> _MATERIAL FOR THIS EXERCISE_
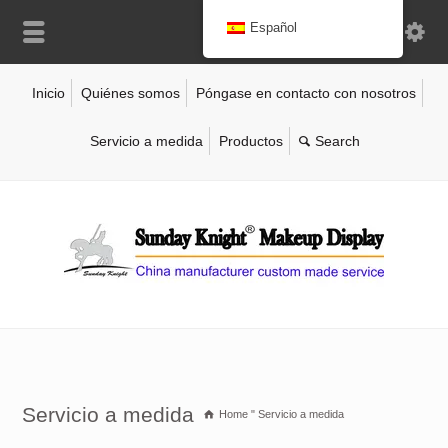
Español
Inicio
Quiénes somos
Póngase en contacto con nosotros
Servicio a medida
Productos
Servicio a medida
Home
"
Servicio a medida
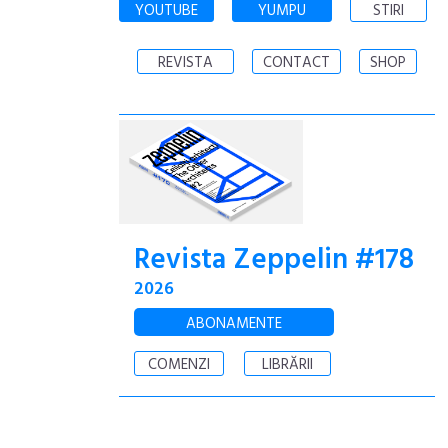
YOUTUBE
YUMPU
STIRI
REVISTA
CONTACT
SHOP
Revista Zeppelin #178
2026
ABONAMENTE
COMENZI
LIBRĂRII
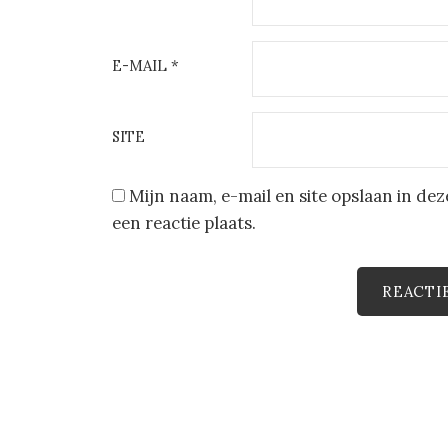
E-MAIL
*
SITE
Mijn naam, e-mail en site opslaan in d
een reactie plaats.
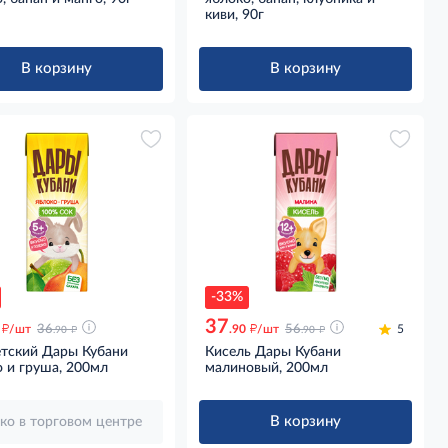
киви, 90г
В корзину
В корзину
-33%
37
д
д
д
д
/шт
36
.90
/шт
56
5
.90
.90
етский Дары Кубани
Кисель Дары Кубани
 и груша, 200мл
малиновый, 200мл
В корзину
ко в торговом центре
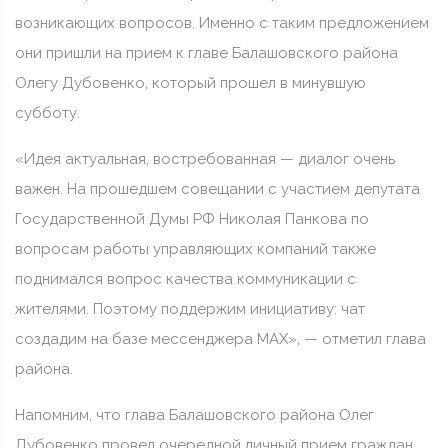
возникающих вопросов. Именно с таким предложением
они пришли на прием к главе Балашовского района
Олегу Дубовенко, который прошел в минувшую
субботу.
«Идея актуальная, востребованная — диалог очень
важен. На прошедшем совещании с участием депутата
Государственной Думы РФ Николая Панкова по
вопросам работы управляющих компаний также
поднимался вопрос качества коммуникации с
жителями. Поэтому поддержим инициативу: чат
создадим на базе мессенджера MAX», — отметил глава
района.
Напомним, что глава Балашовского района Олег
Дубовенко провел очередной личный прием граждан.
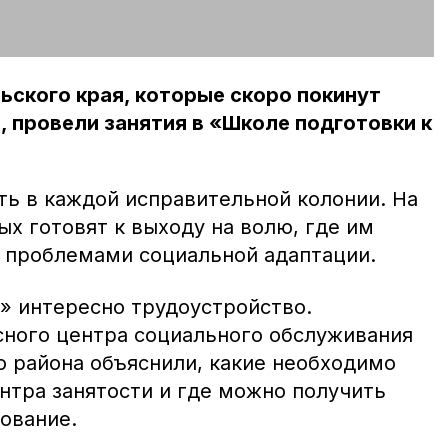
ского края, которые скоро покинут
 провели занятия в «Школе подготовки к
ть в каждой исправительной колонии. На
х готовят к выходу на волю, где им
с проблемами социальной адаптации.
» интересно трудоустройство.
ного центра социального обслуживания
о района объяснили, какие необходимо
нтра занятости и где можно получить
ование.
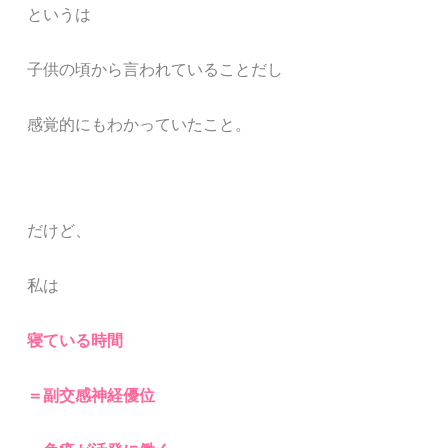
というは
子供の頃から言われていることだし
感覚的にもわかっていたこと。
だけど、
私は
寝ている時間
＝副交感神経優位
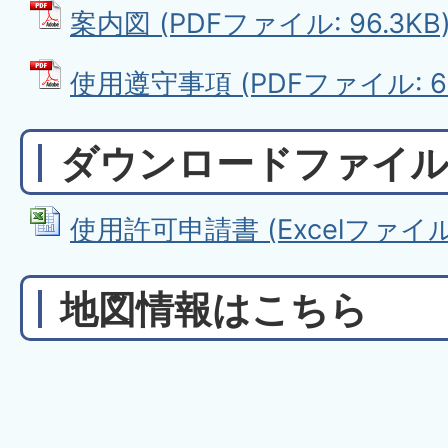
案内図 (PDFファイル: 96.3KB
使用遵守事項 (PDFファイル: 65
ダウンロードファイ
使用許可申請書 (Excelファイル: 
地図情報はこちら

> _WHAT TO WORK ON_
Restate every line of the data above word for word, with the images removed.

> _ANSWER TO THE EXERCISE_
Español
Inicio
Quiénes somos
Póngase en contacto con nosotros
Servicio a medida
Productos
Servicio a medida
Home
"
Servicio a medida
YOUTUBE
YUMPU
STIRI
REVISTA
CONTACT
SHOP
Revista Zeppelin #178
2026
ABONAMENTE
COMENZI
LIBRĂRII
E-MAIL
*
SITE
Mijn naam, e-mail en site opslaan in d
een reactie plaats.
киви, 90г
В корзину
В корзину
-33%
37
д
д
д
д
/шт
36
.90
/шт
56
5
.90
.90
етский Дары Кубани
Кисель Дары Кубани
 и груша, 200мл
малиновый, 200мл
В корзину
ко в торговом центре
возникающих вопросов. Именно с таким предложением
они пришли на прием к главе Балашовского района
Олегу Дубовенко, который прошел в минувшую
субботу.
«Идея актуальная, востребованная — диалог очень
важен. На прошедшем совещании с участием депутата
Государственной Думы РФ Николая Панкова по
вопросам работы управляющих компаний также
поднимался вопрос качества коммуникации с
жителями. Поэтому поддержим инициативу: чат
создадим на базе мессенджера MAX», — отметил глава
района.
Напомним, что глава Балашовского района Олег
Дубовенко провел очередной личный прием граждан.
ского края, которые скоро покинут
 провели занятия в «Школе подготовки к
ть в каждой исправительной колонии. На
х готовят к выходу на волю, где им
с проблемами социальной адаптации.
» интересно трудоустройство.
ного центра социального обслуживания
о района объяснили, какие необходимо
нтра занятости и где можно получить
ование.
というは
子供の頃から言われていることだし
感覚的にもわかっていたこと。
だけど、
私は
寝ている時間
＝副交感神経優位
案内図 (PDFファイル: 96.3KB
使用遵守事項 (PDFファイル: 65
ダウンロードファイ
使用許可申請書 (Excelファイル: 
地図情報はこちら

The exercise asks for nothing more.